### Task objective
In the entries below, count the lines that hold the string "protect" and state only that count.

### Dataset extract
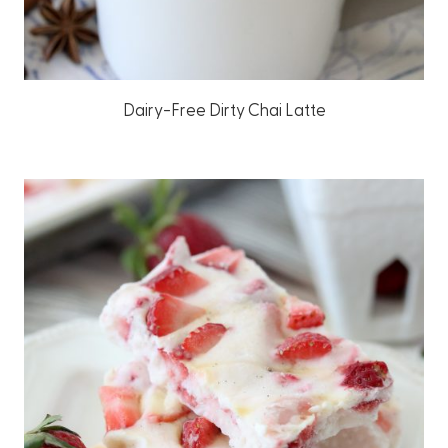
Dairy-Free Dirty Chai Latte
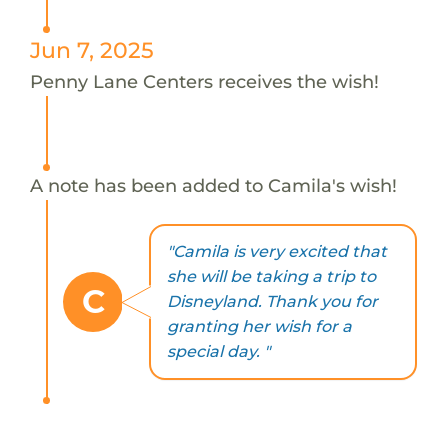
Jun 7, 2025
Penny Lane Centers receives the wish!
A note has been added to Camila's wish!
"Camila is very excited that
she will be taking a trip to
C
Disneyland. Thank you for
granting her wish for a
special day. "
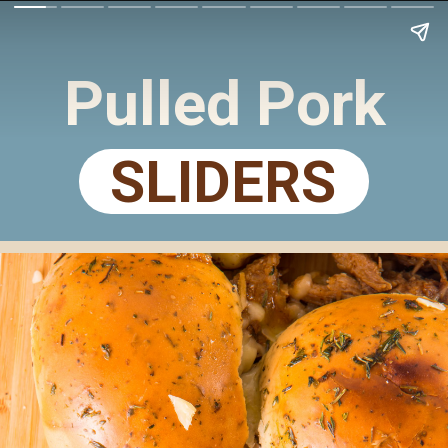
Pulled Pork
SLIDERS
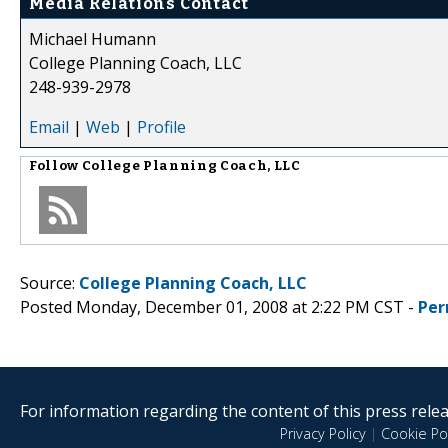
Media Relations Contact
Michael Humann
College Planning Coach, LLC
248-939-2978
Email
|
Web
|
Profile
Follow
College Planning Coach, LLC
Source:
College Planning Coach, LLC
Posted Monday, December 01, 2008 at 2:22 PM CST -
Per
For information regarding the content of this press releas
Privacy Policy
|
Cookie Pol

==

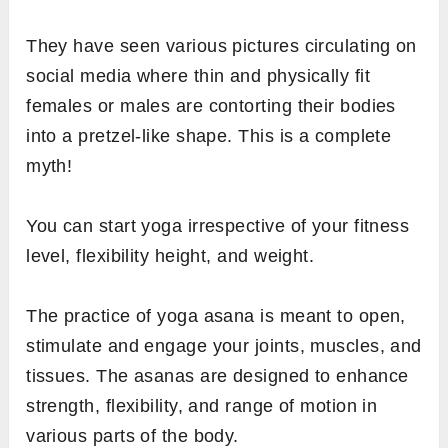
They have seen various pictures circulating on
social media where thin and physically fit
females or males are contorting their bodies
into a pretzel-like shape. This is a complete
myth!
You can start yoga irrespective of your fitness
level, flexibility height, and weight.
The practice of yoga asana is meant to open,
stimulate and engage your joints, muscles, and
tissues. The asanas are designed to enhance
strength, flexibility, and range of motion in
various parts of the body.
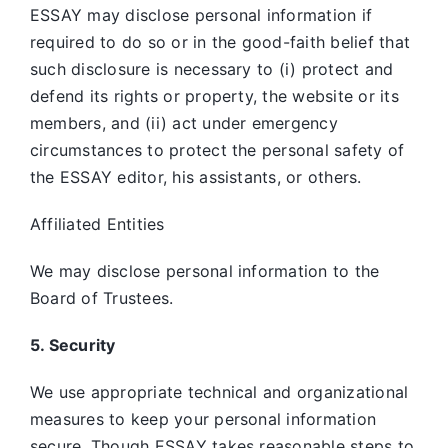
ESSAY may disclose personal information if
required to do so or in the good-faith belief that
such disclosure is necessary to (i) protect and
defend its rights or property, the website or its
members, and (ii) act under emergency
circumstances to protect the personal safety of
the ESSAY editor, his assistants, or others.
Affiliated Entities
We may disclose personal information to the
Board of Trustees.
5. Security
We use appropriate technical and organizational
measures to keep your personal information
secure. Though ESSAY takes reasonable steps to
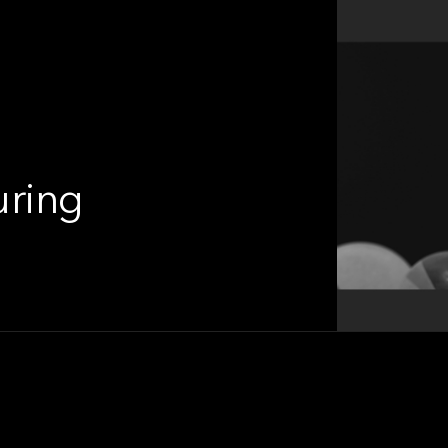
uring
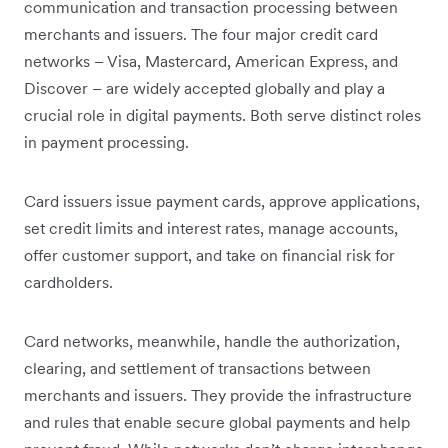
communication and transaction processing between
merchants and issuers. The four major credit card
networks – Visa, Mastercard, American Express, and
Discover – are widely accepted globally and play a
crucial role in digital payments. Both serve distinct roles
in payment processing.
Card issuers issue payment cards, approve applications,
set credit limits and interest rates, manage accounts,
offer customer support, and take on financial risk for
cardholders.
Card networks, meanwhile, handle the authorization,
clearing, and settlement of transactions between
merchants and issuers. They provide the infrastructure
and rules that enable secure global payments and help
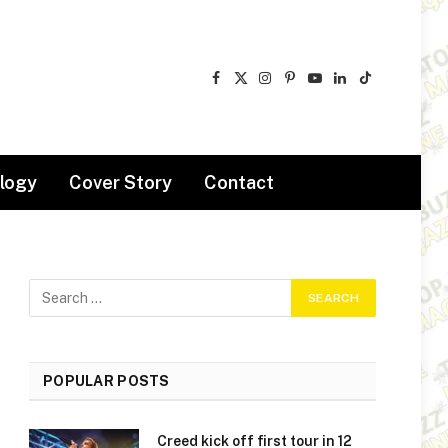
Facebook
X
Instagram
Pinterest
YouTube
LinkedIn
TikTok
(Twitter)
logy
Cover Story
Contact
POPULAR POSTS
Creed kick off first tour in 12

### Exercise response
2